JAMES P. NUNEMAKER ASSOCIATES, UNIONDALE, NEW YORK, ATTORNEYS FOR WHITFORD DEVELOPMENT.

CONGDON, FLAHERTY, O'CALLAGHAN, REID DONLON, P.C., UNIONDALE, NEW YORK, ATTORNEYS FOR J.J.R. ASSOCIATES.

MAZZARA SMALL, P.C., HAUPPAUGE, NEW YORK, ATTORNEYS FOR LOVE DRYWALL, INC.

BRILL ASSOCIATES, P.C., NEW YORK, NEW YORK, ATTORNEYS FOR BOUCHER CONSTRUCTION.

BAXTER SMITH, P.C., JERICHO, NEW YORK, ATTORNEYS FOR TOWERS ELECTRICAL.

AHMUTY, DEMERS MCMANUS, ALBERTSON, NEW YORK, ATTORNEYS FOR FITZPATRICK EXTERIORS.

KELLER, O'REILLY WATSON, P.C., NEW YORK, ATTORNEYS FOR ACTIVE DOOR.

KRAL, CLERKIN, REDMON, RYAN, GIRVAN, LLP, NEW YORK, NEW YORK, ATTORNEYS FOR JOHN P. HUNTER.

SHAYNE, DACHS, STANISCI, CORKER, SAUER, LLP, MINEOLA, NEW YORK, ATTORNEYS FOR DANIC CONCRETE CORP.

ANDREW A. ARCURI, ESQ., KELLY, LUGLIO ARCURI, ESQS., DEER PARK, NEW YORK, ATTORNEYS FOR NEW IMAGE TILE.

DOWNING PECK, P.C., NEW YORK, NEW YORK, ATTORNEYS FOR LAKE SHORE SIDING.

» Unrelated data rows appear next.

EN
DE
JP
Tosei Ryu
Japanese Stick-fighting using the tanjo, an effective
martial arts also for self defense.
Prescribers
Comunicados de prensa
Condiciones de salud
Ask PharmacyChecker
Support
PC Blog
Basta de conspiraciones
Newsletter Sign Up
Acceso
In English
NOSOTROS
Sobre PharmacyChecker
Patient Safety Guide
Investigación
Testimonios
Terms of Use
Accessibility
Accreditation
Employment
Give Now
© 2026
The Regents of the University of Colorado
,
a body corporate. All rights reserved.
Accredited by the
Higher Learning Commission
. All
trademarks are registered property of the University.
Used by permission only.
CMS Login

ANATOLE PIVONSKY, NEW YORK, DEFENDANT ANATOLE PIVONSKY.

PICCIANO SCAHILL, NEW YORK, ATTORNEYS FOR DEFENDANTS HAGSTROM.

MILBER, MAKRIS, PLOUSADIS SEIDEN, LLP, WOODBURY, NEW YORK, ATTORNEYS FOR CALIBER Z CONSTRUCTION.


The Court has before it four motions filed by various defendants herein, all seeking an Order, pursuant to CPLR 3212, granting summary judgment dismissing plaintiff's complaint as well as any cross-claims asserted against each defendant. The Court has consolidated these four motions solely for the purpose of rendering the within decision and Order. The first motion (Motion #1) was filed by defendant, CALIBER Z. CONSTRUCTION CO., INC. ("CALIBER Z"). The second motion (Motion #2) was filed by defendant, LANGE PLUMBING HEATING CORP. ("LANGE"). The third motion (Motion #3) was filed by defendant, BOUCHER CONSTRUCTION CORP. ("BOUCHER"). The fourth motion (Motion #4) was filed by defendant, LAKE SHORE SIDING CORP. ("LAKE SHORE"). Plaintiff has filed affirmations of counsel in opposition to Motions #1 and #2, and a single affirmation of counsel in opposition to Motions #3 and #4. All of the movants have filed reply affirmations in response thereto. Accordingly, the Court has considered the aforementioned submissions in rendering the within decision and Order.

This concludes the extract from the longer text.